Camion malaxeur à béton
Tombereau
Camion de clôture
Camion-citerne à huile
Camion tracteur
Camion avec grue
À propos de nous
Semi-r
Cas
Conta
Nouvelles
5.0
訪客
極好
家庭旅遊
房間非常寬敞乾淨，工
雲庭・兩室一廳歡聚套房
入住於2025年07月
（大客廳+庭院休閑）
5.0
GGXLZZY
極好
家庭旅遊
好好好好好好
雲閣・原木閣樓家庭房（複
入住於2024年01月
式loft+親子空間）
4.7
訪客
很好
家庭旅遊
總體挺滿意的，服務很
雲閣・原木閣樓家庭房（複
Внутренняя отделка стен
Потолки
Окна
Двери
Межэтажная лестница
☆ ☆ ☆
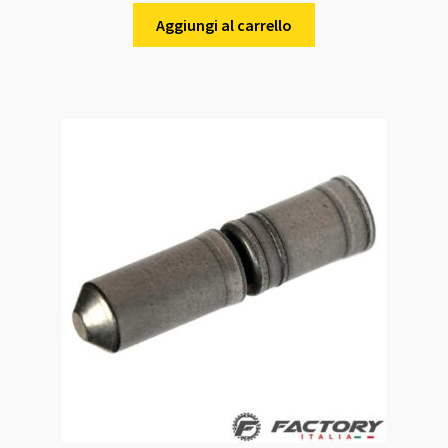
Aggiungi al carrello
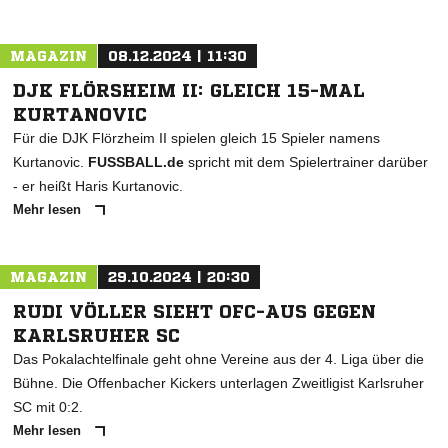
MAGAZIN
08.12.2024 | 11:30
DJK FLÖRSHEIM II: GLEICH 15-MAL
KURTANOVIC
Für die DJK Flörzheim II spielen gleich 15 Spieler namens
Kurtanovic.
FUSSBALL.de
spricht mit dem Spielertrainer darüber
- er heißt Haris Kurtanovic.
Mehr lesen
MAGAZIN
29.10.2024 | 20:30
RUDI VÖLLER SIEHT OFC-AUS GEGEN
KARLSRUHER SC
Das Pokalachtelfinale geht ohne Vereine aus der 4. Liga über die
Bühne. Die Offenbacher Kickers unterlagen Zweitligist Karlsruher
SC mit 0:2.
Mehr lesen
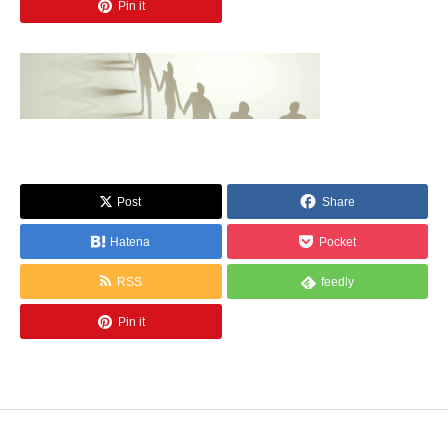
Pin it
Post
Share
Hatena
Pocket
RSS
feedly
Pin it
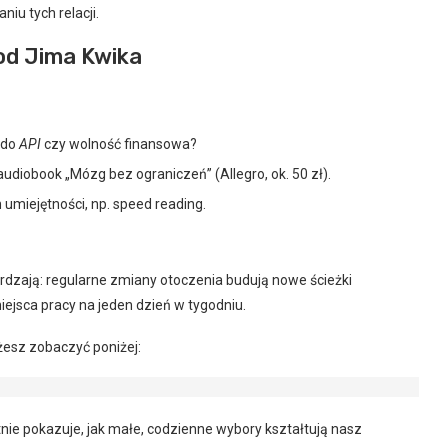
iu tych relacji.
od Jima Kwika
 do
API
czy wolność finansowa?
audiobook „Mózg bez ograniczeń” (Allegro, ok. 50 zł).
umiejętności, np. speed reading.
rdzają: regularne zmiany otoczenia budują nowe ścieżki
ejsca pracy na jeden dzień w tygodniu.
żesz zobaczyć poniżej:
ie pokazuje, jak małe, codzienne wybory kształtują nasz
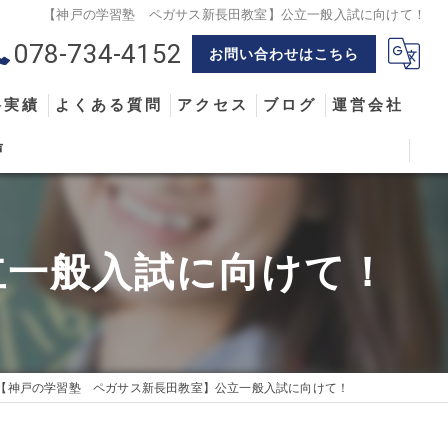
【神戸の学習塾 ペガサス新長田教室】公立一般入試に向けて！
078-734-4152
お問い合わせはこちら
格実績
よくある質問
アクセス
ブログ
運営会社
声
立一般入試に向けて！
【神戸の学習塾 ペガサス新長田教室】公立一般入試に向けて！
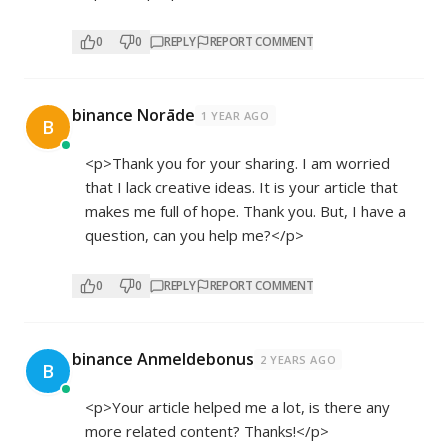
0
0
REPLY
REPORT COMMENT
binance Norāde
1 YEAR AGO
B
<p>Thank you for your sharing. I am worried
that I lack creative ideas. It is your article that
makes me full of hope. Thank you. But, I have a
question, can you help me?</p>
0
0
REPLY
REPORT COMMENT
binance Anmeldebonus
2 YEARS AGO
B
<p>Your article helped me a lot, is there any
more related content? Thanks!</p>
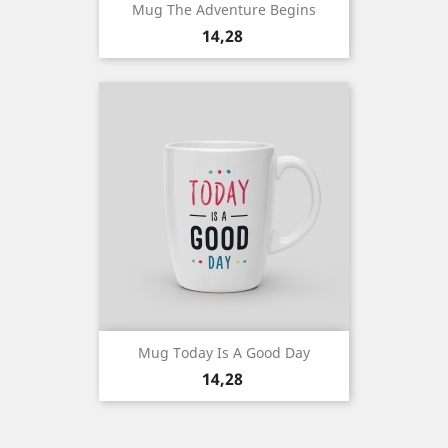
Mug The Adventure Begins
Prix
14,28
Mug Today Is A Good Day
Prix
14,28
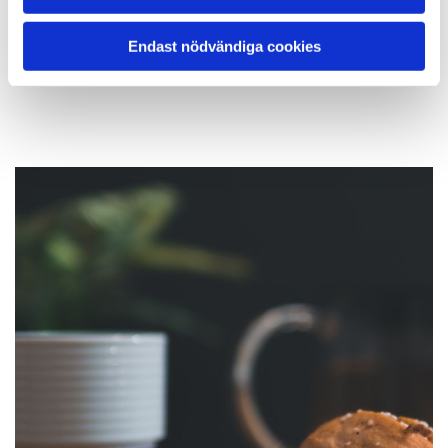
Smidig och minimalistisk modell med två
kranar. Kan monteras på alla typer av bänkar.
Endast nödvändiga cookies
☆ ☆ ☆
■ Work item: Reproduce the lines above beginning at the line that contains "Für die DJK" and ending at the line that contains "Endast nödvändiga cookies". No pictures.

■ Response to this task:
Für die DJK Flörzheim II spielen gleich 15 Spieler namens
Kurtanovic.
FUSSBALL.de
spricht mit dem Spielertrainer darüber
- er heißt Haris Kurtanovic.
Mehr lesen
MAGAZIN
29.10.2024 | 20:30
RUDI VÖLLER SIEHT OFC-AUS GEGEN
KARLSRUHER SC
Das Pokalachtelfinale geht ohne Vereine aus der 4. Liga über die
Bühne. Die Offenbacher Kickers unterlagen Zweitligist Karlsruher
SC mit 0:2.
Mehr lesen
Pin it
Post
Share
Hatena
Pocket
RSS
feedly
Pin it
iu tych relacji.
od Jima Kwika
 do
API
czy wolność finansowa?
audiobook „Mózg bez ograniczeń” (Allegro, ok. 50 zł).
umiejętności, np. speed reading.
rdzają: regularne zmiany otoczenia budują nowe ścieżki
ejsca pracy na jeden dzień w tygodniu.
żesz zobaczyć poniżej:
ie pokazuje, jak małe, codzienne wybory kształtują nasz
【神戸の学習塾 ペガサス新長田教室】公立一般入試に向けて！
078-734-4152
お問い合わせはこちら
格実績
よくある質問
アクセス
ブログ
運営会社
声
立一般入試に向けて！
【神戸の学習塾 ペガサス新長田教室】公立一般入試に向けて！
0
0
REPLY
REPORT COMMENT
binance Norāde
1 YEAR AGO
B
<p>Thank you for your sharing. I am worried
that I lack creative ideas. It is your article that
makes me full of hope. Thank you. But, I have a
question, can you help me?</p>
0
0
REPLY
REPORT COMMENT
binance Anmeldebonus
2 YEARS AGO
B
<p>Your article helped me a lot, is there any
more related content? Thanks!</p>
Mug The Adventure Begins
Prix
14,28
Mug Today Is A Good Day
Prix
14,28
Smidig och minimalistisk modell med två
kranar. Kan monteras på alla typer av bänkar.
Endast nödvändiga cookies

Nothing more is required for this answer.